Exercise objective =>
Omit the pictures, then write out every entry exactly as it reads.

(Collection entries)

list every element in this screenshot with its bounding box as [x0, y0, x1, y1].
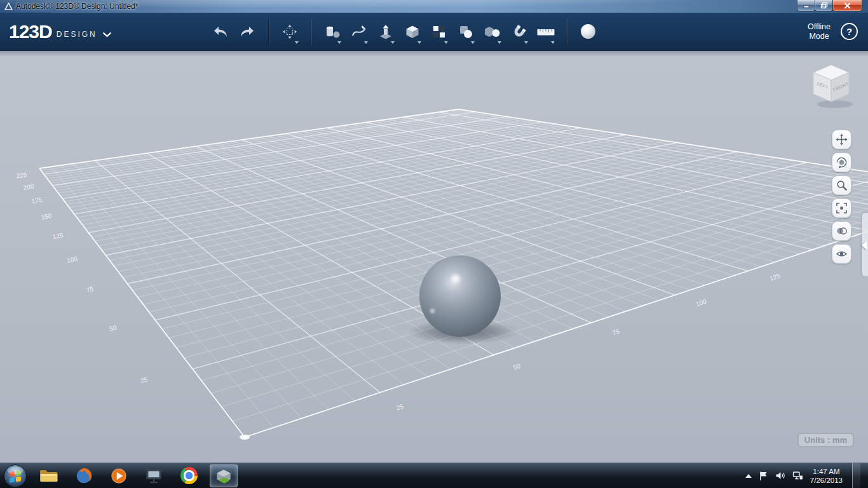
file-explorer-button[interactable]: [35, 464, 63, 487]
chevron-down-icon: [102, 32, 112, 37]
grid-plane: 2550751001251501752002550751001251501752…: [0, 51, 868, 463]
offline-line2: Mode: [808, 32, 831, 41]
modify-tool-button[interactable]: [399, 15, 426, 48]
undo-button[interactable]: [207, 15, 234, 48]
zoom-button[interactable]: [832, 175, 851, 195]
axis-label: 100: [695, 297, 708, 308]
windows-logo-icon: [3, 464, 27, 488]
redo-button[interactable]: [234, 15, 261, 48]
material-view-button[interactable]: [832, 221, 851, 241]
help-button[interactable]: ?: [841, 23, 858, 40]
windows-taskbar: 1:47 AM 7/26/2013: [0, 463, 868, 488]
axis-label: 25: [140, 376, 149, 384]
network-icon: [792, 471, 803, 480]
zoom-fit-button[interactable]: [832, 198, 851, 218]
grid-line: [53, 117, 507, 186]
show-desktop-button[interactable]: [852, 463, 860, 488]
axis-label: 75: [86, 285, 95, 294]
grid-line: [51, 167, 274, 428]
primitives-tool-button[interactable]: [319, 15, 346, 48]
window-titlebar[interactable]: Autodesk® 123D® Design: Untitled*: [0, 0, 868, 13]
action-center-button[interactable]: [759, 471, 768, 481]
side-panel-handle[interactable]: [862, 213, 868, 276]
group-tool-button[interactable]: [452, 15, 479, 48]
media-player-button[interactable]: [105, 464, 133, 487]
toolbar-separator: [567, 19, 567, 44]
presentation-icon: [144, 466, 163, 485]
firefox-button[interactable]: [70, 464, 98, 487]
appbar-right: Offline Mode ?: [808, 22, 868, 41]
grid-line: [51, 116, 501, 183]
start-button[interactable]: [3, 464, 27, 488]
play-icon: [109, 466, 128, 485]
visibility-button[interactable]: [832, 244, 851, 264]
grid-line: [311, 130, 787, 258]
axis-label: 75: [611, 328, 621, 337]
construct-tool-button[interactable]: [372, 15, 399, 48]
axis-label: 175: [31, 196, 43, 205]
clock-date: 7/26/2013: [810, 476, 843, 485]
axis-label: 50: [109, 324, 118, 332]
pattern-tool-button[interactable]: [426, 15, 452, 48]
grid-line: [43, 111, 470, 173]
combine-tool-button[interactable]: [479, 15, 506, 48]
app-menu-button[interactable]: 123D DESIGN: [0, 21, 112, 43]
restore-button[interactable]: [815, 0, 833, 11]
pan-button[interactable]: [832, 130, 851, 149]
grid-line: [118, 148, 712, 271]
axis-label: 125: [769, 272, 782, 282]
chrome-button[interactable]: [175, 464, 203, 487]
chrome-icon: [180, 467, 198, 484]
folder-icon: [39, 468, 58, 484]
presentation-app-button[interactable]: [140, 464, 168, 487]
grid-line: [41, 110, 465, 170]
autodesk-123d-design-window: Autodesk® 123D® Design: Untitled* 123D D…: [0, 0, 868, 488]
snap-tool-button[interactable]: [506, 15, 532, 48]
view-cube[interactable]: LEFT FRONT: [806, 61, 859, 112]
axis-label: 100: [66, 255, 78, 264]
grid-origin-marker: [240, 435, 250, 440]
view-navigation-toolbar: [832, 130, 851, 264]
axis-label: 125: [52, 231, 64, 240]
material-tool-button[interactable]: [575, 15, 602, 48]
window-controls: [797, 0, 862, 11]
grid-line: [77, 129, 590, 217]
measure-tool-button[interactable]: [532, 15, 559, 48]
clock-time: 1:47 AM: [813, 467, 839, 476]
offline-line1: Offline: [808, 22, 831, 32]
speaker-icon: [775, 471, 785, 480]
material-sphere-icon: [581, 24, 595, 39]
grid-line: [201, 178, 868, 381]
network-button[interactable]: [792, 471, 803, 480]
volume-button[interactable]: [775, 471, 785, 480]
main-toolbar: [207, 15, 602, 48]
app-window-icon: [4, 3, 13, 11]
flag-icon: [759, 471, 768, 481]
123d-design-icon: [214, 466, 233, 485]
logo-design: DESIGN: [57, 30, 97, 39]
grid-line: [319, 129, 800, 254]
chevron-up-icon: [745, 474, 752, 478]
axis-label: 200: [23, 182, 35, 191]
axis-label: 50: [512, 362, 522, 371]
orbit-button[interactable]: [832, 152, 851, 172]
3d-viewport[interactable]: 2550751001251501752002550751001251501752…: [0, 51, 868, 463]
sketch-tool-button[interactable]: [346, 15, 372, 48]
app-toolbar: 123D DESIGN: [0, 13, 868, 51]
transform-tool-button[interactable]: [276, 15, 303, 48]
show-hidden-icons-button[interactable]: [745, 474, 752, 478]
units-button[interactable]: Units : mm: [797, 433, 854, 447]
taskbar-apps: [35, 464, 238, 487]
taskbar-clock[interactable]: 1:47 AM 7/26/2013: [810, 467, 843, 485]
logo-123d: 123D: [9, 21, 52, 43]
window-title: Autodesk® 123D® Design: Untitled*: [16, 2, 138, 11]
123d-design-taskbar-button[interactable]: [210, 464, 238, 487]
axis-label: 25: [395, 403, 405, 412]
offline-mode-indicator: Offline Mode: [808, 22, 831, 41]
sphere-object[interactable]: [419, 255, 501, 337]
toolbar-separator: [311, 19, 311, 44]
grid-line: [403, 117, 868, 214]
minimize-button[interactable]: [797, 0, 815, 11]
grid-line: [39, 168, 245, 437]
close-button[interactable]: [832, 0, 862, 11]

The completed task =>
list every element in this screenshot with its bounding box as [x0, y0, x1, y1].
file-explorer-button[interactable]: [35, 464, 63, 487]
chevron-down-icon: [102, 32, 112, 37]
grid-plane: 2550751001251501752002550751001251501752…: [0, 51, 868, 463]
offline-line2: Mode: [808, 32, 831, 41]
modify-tool-button[interactable]: [399, 15, 426, 48]
undo-button[interactable]: [207, 15, 234, 48]
zoom-button[interactable]: [832, 175, 851, 195]
axis-label: 100: [695, 297, 708, 308]
windows-logo-icon: [3, 464, 27, 488]
redo-button[interactable]: [234, 15, 261, 48]
material-view-button[interactable]: [832, 221, 851, 241]
help-button[interactable]: ?: [841, 23, 858, 40]
windows-taskbar: 1:47 AM 7/26/2013: [0, 463, 868, 488]
axis-label: 25: [140, 376, 149, 384]
network-icon: [792, 471, 803, 480]
zoom-fit-button[interactable]: [832, 198, 851, 218]
grid-line: [53, 117, 507, 186]
show-desktop-button[interactable]: [852, 463, 860, 488]
axis-label: 75: [86, 285, 95, 294]
grid-line: [51, 167, 274, 428]
primitives-tool-button[interactable]: [319, 15, 346, 48]
window-titlebar[interactable]: Autodesk® 123D® Design: Untitled*: [0, 0, 868, 13]
action-center-button[interactable]: [759, 471, 768, 481]
side-panel-handle[interactable]: [862, 213, 868, 276]
group-tool-button[interactable]: [452, 15, 479, 48]
media-player-button[interactable]: [105, 464, 133, 487]
toolbar-separator: [567, 19, 567, 44]
presentation-icon: [144, 466, 163, 485]
firefox-button[interactable]: [70, 464, 98, 487]
appbar-right: Offline Mode ?: [808, 22, 868, 41]
grid-line: [51, 116, 501, 183]
start-button[interactable]: [3, 464, 27, 488]
play-icon: [109, 466, 128, 485]
visibility-button[interactable]: [832, 244, 851, 264]
grid-line: [311, 130, 787, 258]
axis-label: 75: [611, 328, 621, 337]
construct-tool-button[interactable]: [372, 15, 399, 48]
axis-label: 175: [31, 196, 43, 205]
clock-date: 7/26/2013: [810, 476, 843, 485]
axis-label: 50: [109, 324, 118, 332]
pattern-tool-button[interactable]: [426, 15, 452, 48]
grid-line: [43, 111, 470, 173]
combine-tool-button[interactable]: [479, 15, 506, 48]
app-menu-button[interactable]: 123D DESIGN: [0, 21, 112, 43]
restore-button[interactable]: [815, 0, 833, 11]
pan-button[interactable]: [832, 130, 851, 149]
grid-line: [118, 148, 712, 271]
axis-label: 125: [769, 272, 782, 282]
chrome-button[interactable]: [175, 464, 203, 487]
chrome-icon: [180, 467, 198, 484]
folder-icon: [39, 468, 58, 484]
presentation-app-button[interactable]: [140, 464, 168, 487]
grid-line: [41, 110, 465, 170]
autodesk-123d-design-window: Autodesk® 123D® Design: Untitled* 123D D…: [0, 0, 868, 488]
snap-tool-button[interactable]: [506, 15, 532, 48]
view-cube[interactable]: LEFT FRONT: [806, 61, 859, 112]
axis-label: 100: [66, 255, 78, 264]
grid-origin-marker: [240, 435, 250, 440]
view-navigation-toolbar: [832, 130, 851, 264]
axis-label: 125: [52, 231, 64, 240]
material-tool-button[interactable]: [575, 15, 602, 48]
window-controls: [797, 0, 862, 11]
grid-line: [77, 129, 590, 217]
measure-tool-button[interactable]: [532, 15, 559, 48]
clock-time: 1:47 AM: [813, 467, 839, 476]
offline-line1: Offline: [808, 22, 831, 32]
speaker-icon: [775, 471, 785, 480]
material-sphere-icon: [581, 24, 595, 39]
grid-line: [201, 178, 868, 381]
network-button[interactable]: [792, 471, 803, 480]
volume-button[interactable]: [775, 471, 785, 480]
main-toolbar: [207, 15, 602, 48]
app-window-icon: [4, 3, 13, 11]
flag-icon: [759, 471, 768, 481]
123d-design-icon: [214, 466, 233, 485]
logo-design: DESIGN: [57, 30, 97, 39]
grid-line: [319, 129, 800, 254]
chevron-up-icon: [745, 474, 752, 478]
axis-label: 200: [23, 182, 35, 191]
axis-label: 50: [512, 362, 522, 371]
orbit-button[interactable]: [832, 152, 851, 172]
3d-viewport[interactable]: 2550751001251501752002550751001251501752…: [0, 51, 868, 463]
sketch-tool-button[interactable]: [346, 15, 372, 48]
app-toolbar: 123D DESIGN: [0, 13, 868, 51]
transform-tool-button[interactable]: [276, 15, 303, 48]
show-hidden-icons-button[interactable]: [745, 474, 752, 478]
units-button[interactable]: Units : mm: [797, 433, 854, 447]
taskbar-apps: [35, 464, 238, 487]
taskbar-clock[interactable]: 1:47 AM 7/26/2013: [810, 467, 843, 485]
logo-123d: 123D: [9, 21, 52, 43]
window-title: Autodesk® 123D® Design: Untitled*: [16, 2, 138, 11]
123d-design-taskbar-button[interactable]: [210, 464, 238, 487]
axis-label: 25: [395, 403, 405, 412]
offline-mode-indicator: Offline Mode: [808, 22, 831, 41]
sphere-object[interactable]: [419, 255, 501, 337]
toolbar-separator: [311, 19, 311, 44]
grid-line: [403, 117, 868, 214]
minimize-button[interactable]: [797, 0, 815, 11]
grid-line: [39, 168, 245, 437]
close-button[interactable]: [832, 0, 862, 11]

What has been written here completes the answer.